O ministro Gilmar Mendes votou nesta sexta-feira (10) para que o Supremo Tribunal Federal (STF) declare inconstitucional a lei de Santa Catarina que proíbe cotas raciais e outras ações afirmativas em universidades que recebem recursos públicos. O julgamento ocorre no plenário virtual e segue até 17 de abril.
Relator da ação, Mendes argumentou que a norma estadual contraria entendimentos já consolidados pelo STF, que reconhecem a constitucionalidade de políticas de ação afirmativa baseadas em critérios étnico-raciais.
Lei estadual restringe ações afirmativas
A Lei Estadual 19.722/2026 foi aprovada pela Assembleia Legislativa em dezembro e sancionada em janeiro pelo governador Jorginho Mello (PL). O texto proíbe a adoção de cotas para ingresso de estudantes e contratação de profissionais em instituições de ensino superior públicas ou que recebam verbas estaduais.

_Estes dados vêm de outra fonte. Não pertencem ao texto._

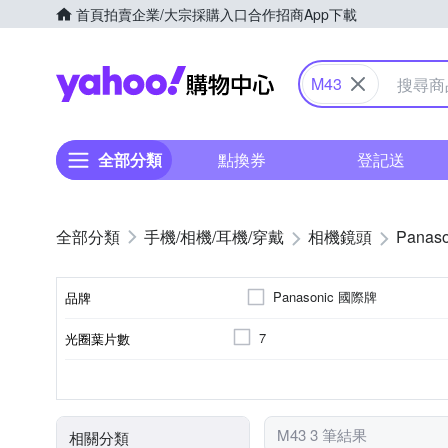
首頁
拍賣
企業/大宗採購入口
合作招商
App下載
Yahoo購物中心
M43
全部分類
點換券
登記送
手機/相機/耳機/穿戴
相機鏡頭
Panaso
Panasonic 國際牌
品牌
7
光圈葉片數
品牌名稱
非
平行輸入
標準變焦
公司貨
廣角定焦
Panasonic
恆定光圈
適用於
來源
鏡頭功能
M43 3 筆結果
相關分類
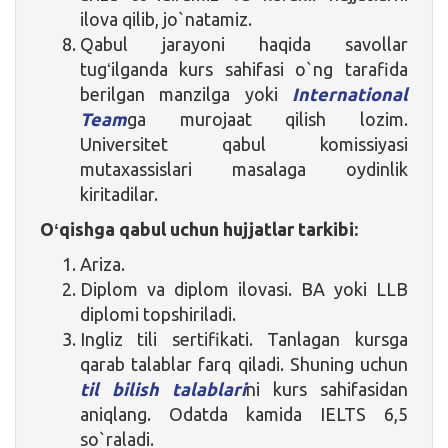
ilova qilib, jo`natamiz.
Qabul jarayoni haqida savollar
tugʻilganda kurs sahifasi o`ng tarafida
berilgan manzilga yoki
International
Team
ga murojaat qilish lozim.
Universitet qabul komissiyasi
mutaxassislari masalaga oydinlik
kiritadilar.
Oʻqishga qabul uchun hujjatlar tarkibi:
Ariza.
Diplom va diplom ilovasi. BA yoki LLB
diplomi topshiriladi.
Ingliz tili sertifikati. Tanlagan kursga
qarab talablar farq qiladi. Shuning uchun
til bilish talablari
ni kurs sahifasidan
aniqlang. Odatda kamida IELTS 6,5
so`raladi.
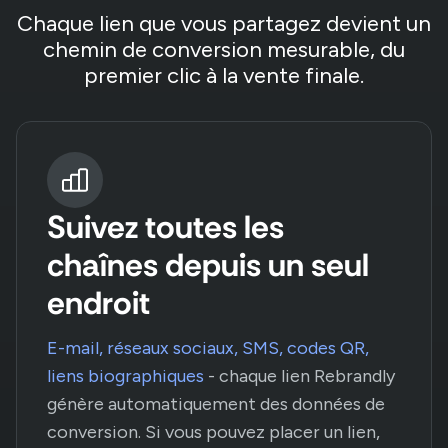
Chaque lien que vous partagez devient un
chemin de conversion mesurable, du
premier clic à la vente finale.
Suivez toutes les
chaînes depuis un seul
endroit
E-mail, réseaux sociaux, SMS, codes QR,
liens biographiques
- chaque lien Rebrandly
génère automatiquement des données de
conversion. Si vous pouvez placer un lien,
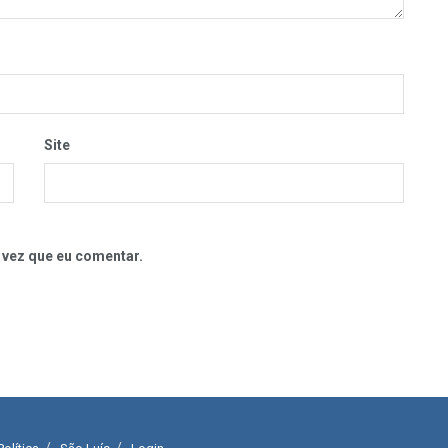
Site
 vez que eu comentar.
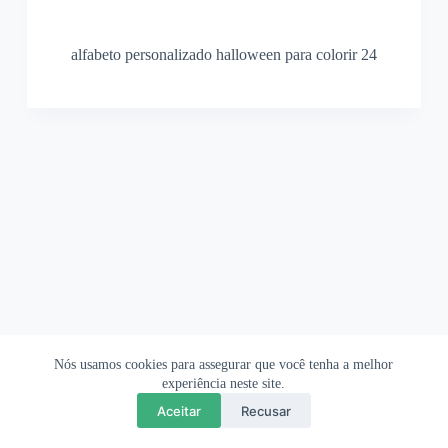
alfabeto personalizado halloween para colorir 24
Nós usamos cookies para assegurar que você tenha a melhor
Ofertas Shopee
Política de Privacidade
Sobre
experiência neste site.
Aceitar
Recusar
Copyright © 2026 OrigamiAmi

A proibição inclui critérios de raça, gênero e outras ações afirmativas, como políticas voltadas a indígenas e pessoas trans. No entanto, a lei prevê exceções para:
- Pessoas com deficiência (PCDs);
- Estudantes oriundos de escolas públicas;
- Critérios exclusivamente econômicos.
Também estão previstas penalidades para descumprimento, como anulação de editais, multa de R$ 100 mil e corte de repasses públicos.
Voto destaca jurisprudência do STF
No voto, Gilmar Mendes afirmou que a lei catarinense ignora decisões anteriores do STF que validaram o uso de cotas raciais no ensino superior como instrumento de promoção da igualdade.
Segundo o ministro, a justificativa da lei — baseada na ideia de que cotas raciais violariam o princípio da isonomia — não se sustenta juridicamente.
“As políticas dessa natureza, quando bem utilizadas, concretizam o princípio da igualdade, entendida como respeito às diferenças e combate às desigualdades materiais”, destacou no voto.
Mendes também apontou que normas internacionais incorporadas ao ordenamento jurídico brasileiro reforçam a validade de ações afirmativas.
Lei já estava suspensa
A norma de Santa Catarina já está suspensa enquanto aguarda decisão definitiva. A discussão ocorre em uma Ação Direta de Inconstitucionalidade (ADI) apresentada pelo PSOL, em conjunto com entidades como a União Nacional dos Estudantes (UNE) e a Educafro.
Antes do julgamento, o relator solicitou explicações ao governo estadual, à Assembleia Legislativa e à Universidade do Estado de Santa Catarina (Udesc), uma das instituições diretamente afetadas.
Além disso, há outro processo semelhante em tramitação no Tribunal de Justiça de Santa Catarina (TJSC).
Impacto nas universidades
Caso a lei fosse aplicada, afetaria diretamente:
- A Udesc, que oferece 59 cursos de graduação em 13 centros;
- Instituições ligadas à Associação Catarinense das Fundações Educacionais (Acafe);
- Faculdades privadas com acesso a programas como Universidade Gratuita e Fumdesc.
Na prática, o texto impediria apenas políticas baseadas em critérios raciais, mantendo outras formas de reserva de vagas.
Próximos passos
O voto de Gilmar Mendes será analisado pelos demais ministros do STF até o dia 17 de abril. A decisão final dependerá da maioria do plenário.
Até lá, a suspensão da lei permanece em vigor.